Question 2:How can you enjoy an emotionally fulfilling experience with the person of the other sex when there are such vast differences between you?
Leading thoughts: How many of us believe that we connect better, have more fun and are less likely to be judged by our same sex partners? How many times have we thought that if you stayed with a same sex friend life would be much less complicated?
Question 3: A disproportionate majority of child molesters are heterosexual men, do you consider it safe to expose your children to heterosexual male teacher, pediatrician and scout master?
Leading thoughts: Rape of young girls and child sexual abuse is very often in news and the perpetrators are mainly male heterosexuals. In such a milieu do we still think that our child is unsafe with a homosexual teacher?
Question 4: Considering the menace of overpopulation how could the human race survive if everyone was heterosexual?
Leading thoughts: Isn’t it ironically, on one side we want everyone to be heterosexual and on the other side we don’t want them to reproduce? Isn’t that the only advantage of a heterosexual relationship over a homosexual one!
Question 5: Could it be that you heterosexuality stems from a neurotic fear of others of the same sex?
Leading thoughts: As a girl when do we feel more unsafe, when you surrounded by only men or where there only female around you? Thus it can be confidently said that even when we oppose homosexuality, we feel safer with same sex people around us.
My unsolicited advice to all heterosexual readers who are indifferent to homosexuality is this: Please spare some time on April 17th to understand that homosexuality is as natural as heterosexuality. It is definitely not a “disease” and homosexuals are not “abnormal”. Those who have chosen to be that way have a right to do so. They do not deserve anyone’s stare or ridicule; instead they need to treated with equal dignity like the others. I, I feel that there should not be any “other”. We all belong to the same species of homosapiens with different choices of food, clothing and in this case sexuality. Various studies trying to prove that there are biological differences between homosexuals and heterosexuals have been groundless. We can choose to change our indifference to one of inclusion rather than one of ‘othering’. As for those who vehemently oppose homosexuality, I have noting to say to you as I know that you are anyway very few in numbers.
Posted on April 17, 2015, in Politics & Citizenship and tagged gender, inclusion, LGBT, sexual orientation, tolerance. Bookmark the permalink. 1 Comment.
A disproportionate majority of child molesters are heterosexual men, do you consider it safe to expose your children to heterosexual male teacher, pediatrician and scout master?

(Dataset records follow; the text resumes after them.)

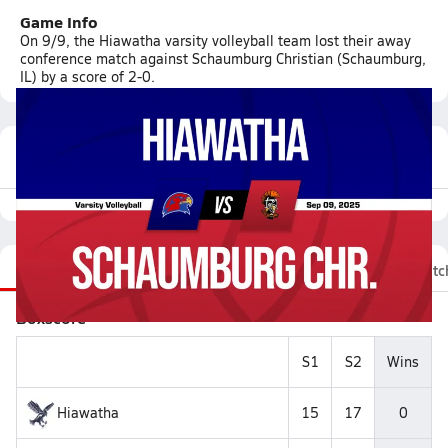
Game Info
On 9/9, the Hiawatha varsity volleyball team lost their away
conference match against Schaumburg Christian (Schaumburg,
IL) by a score of 2-0.
Featured Game Video
Recap
Stats
Videos
Roster
Fan Chat
Matc
Boxscore
S1
S2
Wins
Hiawatha
15
17
0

This is a loaded question. Rape is a crime of violence not sex. Even victorious armies after hard campaign rampaging and violating the defeated were manifestations of violence in as much men were killed and women raped. Heterosexuals far outnumber homosexuals Thus the proportion of such people doing incidents of child abuse is in fact LESS in proportion with that of the population. The danger to children comes most from repressed sexuality of either kind BUT a HOMO is more likely to try and do things where a lack of partners may force him into taking risks he normally might not take.